Por todo ello, procede la absolución de los dos acusados debiendo tenerse en cuenta que, formando parte de la presunción de inocencia, se desenvuelve el principio in dubio pro reo, como ya hemos dicho, si bien se desenvuelve en el campo de la estricta valoración de las pruebas, determinando que en aquellos casos en los que, a pesar de haberse realizado una actividad probatoria normal, tales pruebas dejen duda en el ánimo del Juzgador, éste se incline a favor de la tesis que beneficie al acusado ( S. TS. 16 de enero de 1997 , por todas). Desde la perspectiva constitucional la diferencia entre presunción de inocencia y la regla in dubio pro reo resulta necesaria en la medida que la presunción de inocencia ha sido configurada por el art. 24.2 como garantía procesal del imputado y derecho fundamental del ciudadano protegido por la vía de amparo, lo que no ocurre con la regla in dubio pro reo , condición o exigencia subjetiva del convencimiento del órgano judicial en la valoración de la prueba inculpatoria existente aportada al proceso, lo que hace que sólo entre en juego, cuando efectivamente practicada la prueba, ésta no ha desvirtuado la presunción de inocencia, lo que pertenece a las facultades valorativas del juzgador de instancia sin que constituya precepto constitucional, aunque si determina la vulneración del derecho a la presunción de inocencia cuando resulta vulnerado su aspecto normativo, es decir 'en la medida en la que esté acreditado que el tribunal ha condenado a pesar de la duda' , ( S. TS. 26 de enero de 1998 , 12 de abril de 2000 ).

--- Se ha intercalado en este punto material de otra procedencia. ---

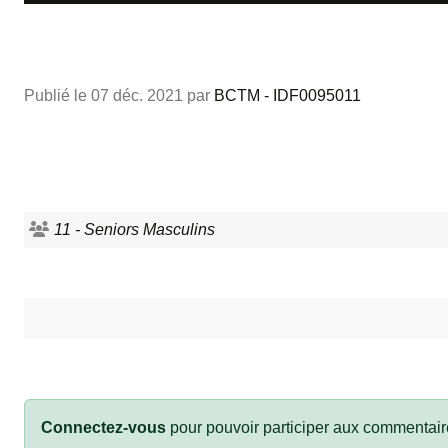
Publié le
07 déc. 2021
par
BCTM - IDF0095011
11 - Seniors Masculins
Connectez-vous
pour pouvoir participer aux commentair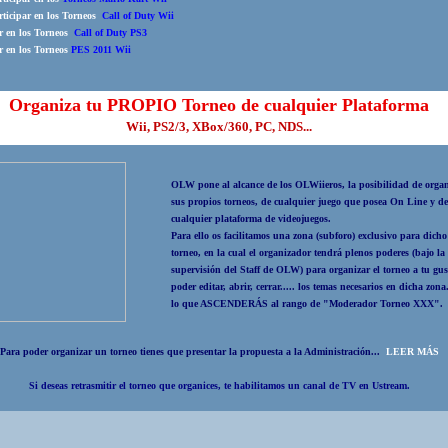
ticipar en los Torneos
Call of Duty Wii
ar en los Torneos
Call of Duty PS3
ar en los Torneos
PES 2011 Wii
Organiza tu PROPIO Torneo de cualquier Plataforma
Wii, PS2/3, XBox/360, PC, NDS...
OLW pone al alcance de los OLWiieros, la
posibilidad de orga
sus propios torneos
, de cualquier juego que posea On Line y d
cualquier plataforma de videojuegos.
Para ello os facilitamos una zona (subforo) exclusivo para dicho
torneo, en la cual el organizador tendrá plenos poderes (bajo la
supervisión del Staff de OLW) para organizar el torneo a tu gus
poder editar, abrir, cerrar..... los temas necesarios en dicha zona
lo que
ASCENDERÁS al rango de "Moderador Torneo XXX".
Para poder organizar un torneo tienes que
presentar la propuesta a la Administración...
LEER MÁS
Si deseas retrasmitir el torneo que organices, te habilitamos un canal de TV en Ustream.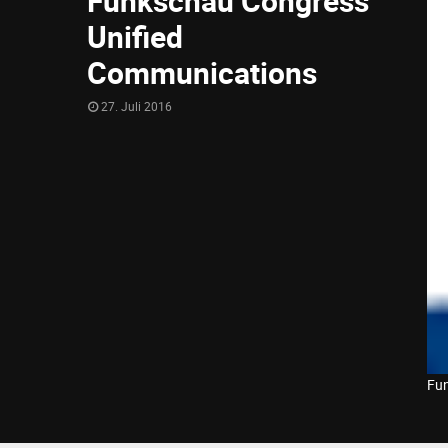
Funkschau Congress
Unified
Communications
27. Juli 2016
Fun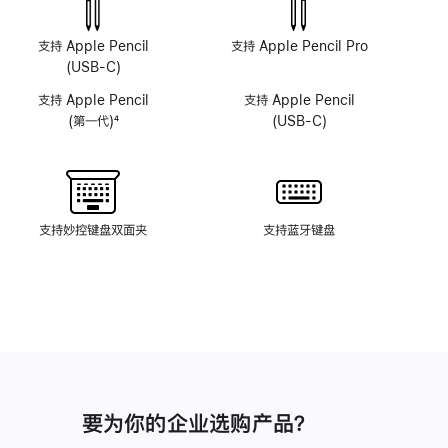
摄
摄
像
像
支持 Apple Pencil
支持 Apple Pencil Pro
头
头
(USB-C)
系
系
支持 Apple Pencil
支持 Apple Pencil
统
统
(第一代)
4
(USB-C)
脚
注
支持妙控键盘双面夹
支持蓝牙键盘
要为你的企业选购产品？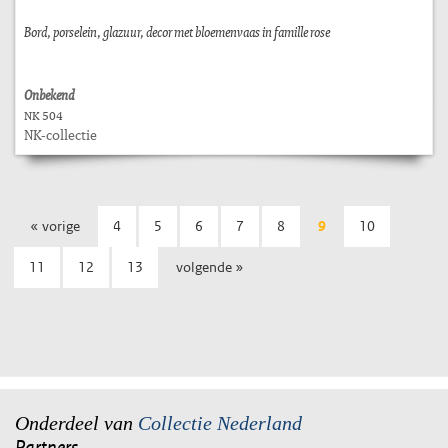
Bord, porselein, glazuur, decor met bloemenvaas in famille rose
Onbekend
NK 504
NK-collectie
« vorige
4
5
6
7
8
9
10
11
12
13
volgende »
Onderdeel van
Collectie Nederland
Partners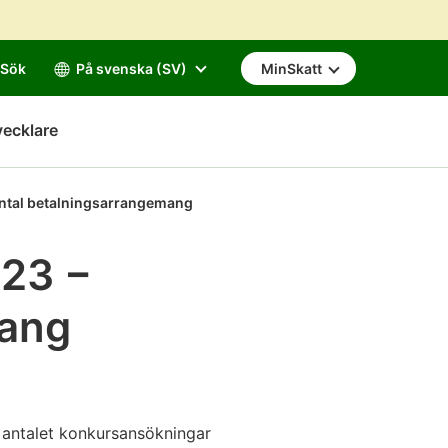
Sök
På svenska (SV)
MinSkatt
vecklare
antal betalningsarrangemang
023 −
mang
å antalet konkursansökningar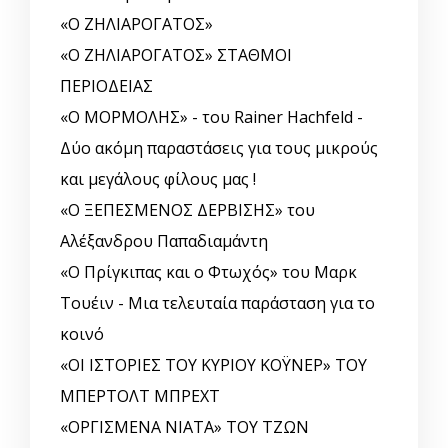
«Ο ΖΗΛΙΑΡΟΓΑΤΟΣ»
«Ο ΖΗΛΙΑΡΟΓΑΤΟΣ» ΣΤΑΘΜΟΙ
ΠΕΡΙΟΔΕΙΑΣ
«Ο ΜΟΡΜΟΛΗΣ» - του Rainer Hachfeld -
Δύο ακόμη παραστάσεις για τους μικρούς
και μεγάλους φίλους μας !
«Ο ΞΕΠΕΣΜΕΝΟΣ ΔΕΡΒΙΣΗΣ» του
Αλέξανδρου Παπαδιαμάντη
«Ο Πρίγκιπας και ο Φτωχός» του Μαρκ
Τουέιν - Μια τελευταία παράσταση για το
κοινό
«ΟΙ ΙΣΤΟΡΙΕΣ ΤΟΥ ΚΥΡΙΟΥ ΚΟΫΝΕΡ» ΤΟΥ
ΜΠΕΡΤΟΛΤ ΜΠΡΕΧΤ
«ΟΡΓΙΣΜΕΝΑ ΝΙΑΤΑ» ΤΟΥ ΤΖΩΝ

Ante situaciones de incertidumbre o duda, procede que se traiga a colación la regla de juicio que en el orden jurisdiccional penal está constituida por el principio ' in dubio pro reo' que da lugar a una declaración negativa de culpabilidad, al ser menos gravoso a las estructuras sociales de un país la libertad de cargo de un culpable que la condena de un inocente,- sentencia del Tribunal Supremo de 20 de marzo de 1991, y la sentencia de 11 de octubre de 2006: 'El sistema penal propio de un Estado Democrático de Derecho, basado en principios que reconocen los derechos individuales, y entre ellos el derecho a la presunción de inocencia, no puede asumir la condena de los inocentes, aun cuando ello sea a costa de confirmar en ocasiones la absolución de algunos que pudieran ser culpables'. Por consiguiente se dictará una sentencia absolutoria por aplicación del principio al que se ha hecho referencia.

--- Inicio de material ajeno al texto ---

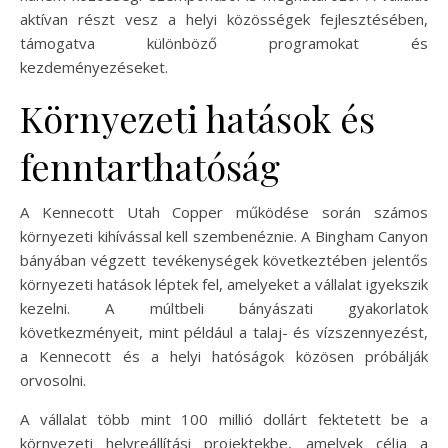
aktívan részt vesz a helyi közösségek fejlesztésében,
támogatva különböző programokat és
kezdeményezéseket.
Környezeti hatások és
fenntarthatóság
A Kennecott Utah Copper működése során számos
környezeti kihívással kell szembenéznie. A Bingham Canyon
bányában végzett tevékenységek következtében jelentős
környezeti hatások léptek fel, amelyeket a vállalat igyekszik
kezelni. A múltbeli bányászati gyakorlatok
következményeit, mint például a talaj- és vízszennyezést,
a Kennecott és a helyi hatóságok közösen próbálják
orvosolni.
A vállalat több mint 100 millió dollárt fektetett be a
környezeti helyreállítási projektekbe, amelyek célja a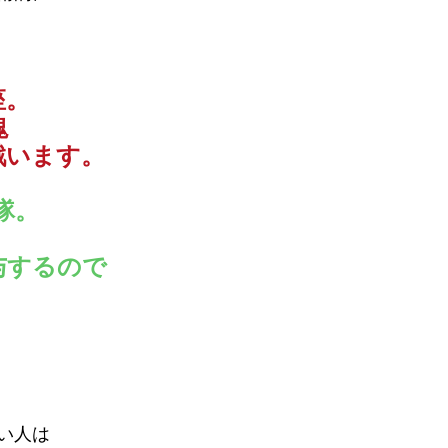
座。
塊
戦います。
隊。
与するので
い人は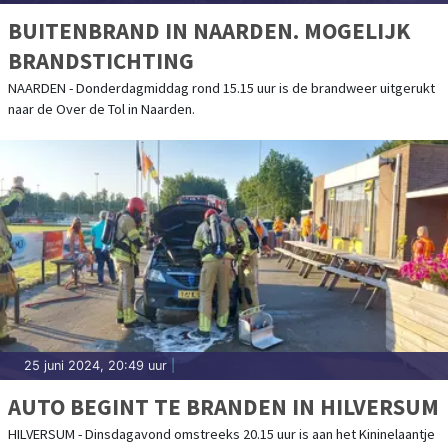
BUITENBRAND IN NAARDEN. MOGELIJK
BRANDSTICHTING
NAARDEN - Donderdagmiddag rond 15.15 uur is de brandweer uitgerukt
naar de Over de Tol in Naarden.
25 juni 2024, 20:49 uur
|
AUTO BEGINT TE BRANDEN IN HILVERSUM
HILVERSUM - Dinsdagavond omstreeks 20.15 uur is aan het Kininelaantje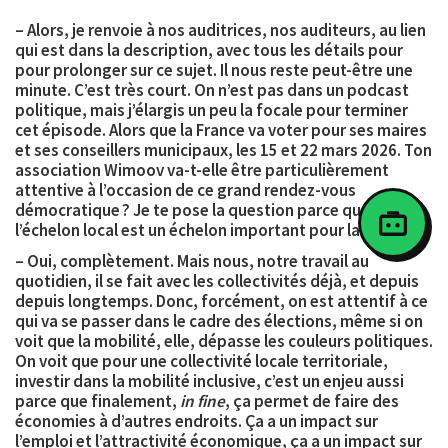
– Alors, je renvoie à nos auditrices, nos auditeurs, au lien
qui est dans la description, avec tous les détails pour
pour prolonger sur ce sujet. Il nous reste peut-être une
minute. C’est très court. On n’est pas dans un podcast
politique, mais j’élargis un peu la focale pour terminer
cet épisode. Alors que la France va voter pour ses maires
et ses conseillers municipaux, les
15 et 22 mars 2026
. Ton
association Wimoov va-t-elle être particulièrement
attentive à l’occasion de ce grand rendez-vous
démocratique ? Je te pose la question parce que
l’échelon local est un échelon important pour la mobilité.
– Oui, complètement. Mais nous, notre travail au
quotidien, il se fait avec les collectivités déjà, et depuis
depuis longtemps. Donc, forcément, on est attentif à ce
qui va se passer dans le cadre des élections, même si on
voit que la mobilité, elle, dépasse les couleurs politiques.
On voit que pour une collectivité locale territoriale,
investir dans la mobilité inclusive, c’est un enjeu
aussi
parce que finalement,
in fine
, ça permet de faire des
économies à d’autres endroits. Ça a un impact sur
l’emploi et l’attractivité économique, ça a un impact sur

SEGUNDO.- Las costas se declaran de oficio conforme a los arts. 123 y 124 del Código Penal, y 239 y 240 de la Ley de Enjuiciamiento Criminal.

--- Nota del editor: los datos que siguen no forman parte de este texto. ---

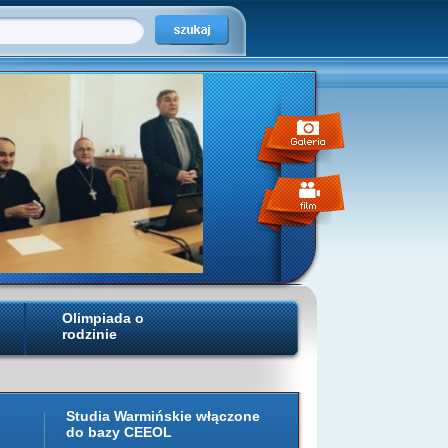
Olimpiada o
rodzinie
Studia Warmińskie włączone
do bazy CEEOL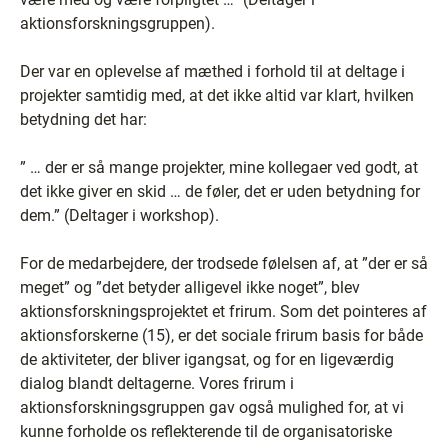
aktionsforskningsgruppen).
Der var en oplevelse af mæthed i forhold til at deltage i
projekter samtidig med, at det ikke altid var klart, hvilken
betydning det har:
” … der er så mange projekter, mine kollegaer ved godt, at
det ikke giver en skid … de føler, det er uden betydning for
dem.” (Deltager i workshop).
For de medarbejdere, der trodsede følelsen af, at ”der er så
meget” og ”det betyder alligevel ikke noget”, blev
aktionsforskningsprojektet et frirum. Som det pointeres af
aktionsforskerne (15), er det sociale frirum basis for både
de aktiviteter, der bliver igangsat, og for en ligeværdig
dialog blandt deltagerne. Vores frirum i
aktionsforskningsgruppen gav også mulighed for, at vi
kunne forholde os reflekterende til de organisatoriske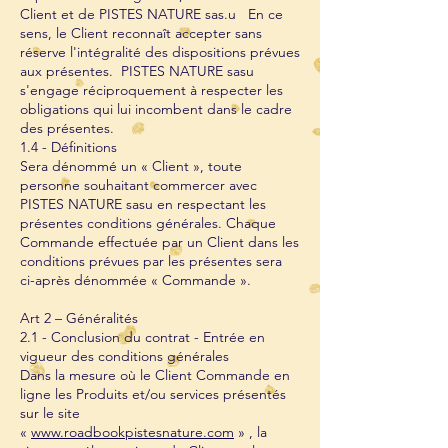
Client et de PISTES NATURE sas.u En ce
sens, le Client reconnaît accepter sans
réserve l'intégralité des dispositions prévues
aux présentes. PISTES NATURE sasu
s'engage réciproquement à respecter les
obligations qui lui incombent dans le cadre
des présentes.
1.4 - Définitions
Sera dénommé un « Client », toute
personne souhaitant commercer avec
PISTES NATURE sasu en respectant les
présentes conditions générales. Chaque
Commande effectuée par un Client dans les
conditions prévues par les présentes sera
ci-après dénommée « Commande ».
Art 2 – Généralités
2.1 - Conclusion du contrat - Entrée en
vigueur des conditions générales
Dans la mesure où le Client Commande en
ligne les Produits et/ou services présentés
sur le site
«
www.roadbookpistesnature.com
» , la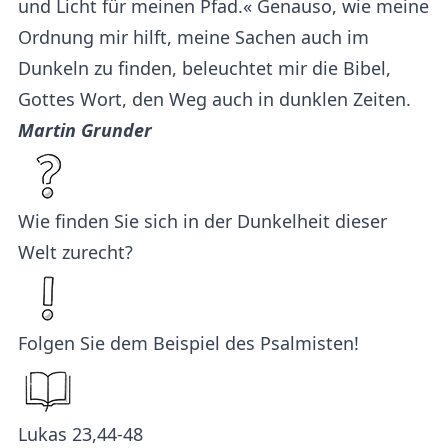
und Licht für meinen Pfad.« Genauso, wie meine
Ordnung mir hilft, meine Sachen auch im
Dunkeln zu finden, beleuchtet mir die Bibel,
Gottes Wort, den Weg auch in dunklen Zeiten.
Martin Grunder
Wie finden Sie sich in der Dunkelheit dieser
Welt zurecht?
Folgen Sie dem Beispiel des Psalmisten!
Lukas 23,44-48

Conforme a los preceptos citados y a las demás disposiciones de general y pertinente aplicación, administrando justicia en nombre del Rey.
Fallo
Que DEBEMOS ABSOLVER Y ABSOLVEMOS a Nicolas de los delitos de FALSEDAD EN DOCUMENTO MERCANTIL y ESTAFA PROCESAL y a Victoriade los delitos de ESTAFA PROCESAL Y FALSO TESTIMONIO cuya comisión se imputaba por el Ministerio Fiscal y la acusación particular. Con declaración de las costas de oficio.
Notifíquese esta resolución a las partes con la advertencia de que contra ella cabe recurso de apelación ante la Sala de lo Civil y Penal del Tribunal Superior de Justicia de Castilla y León.
Así por esta nuestra sentencia, de la que se unirá certificación al rollo de Sala y que se notificará a las partes en legal forma, lo pronunciamos, mandamos y firmamos.
E/
PUBLICACIÓN.-Leída y publicada fue la anterior sentencia por la Ilma. Sra. Dª Mª Dolores Fresco Rodríguez, Ponente que ha sido de esta causa, habiendo celebrado sesión pública la Sección Primera de la Audiencia Provincial de esta capital en el día de su fecha. Doy fe.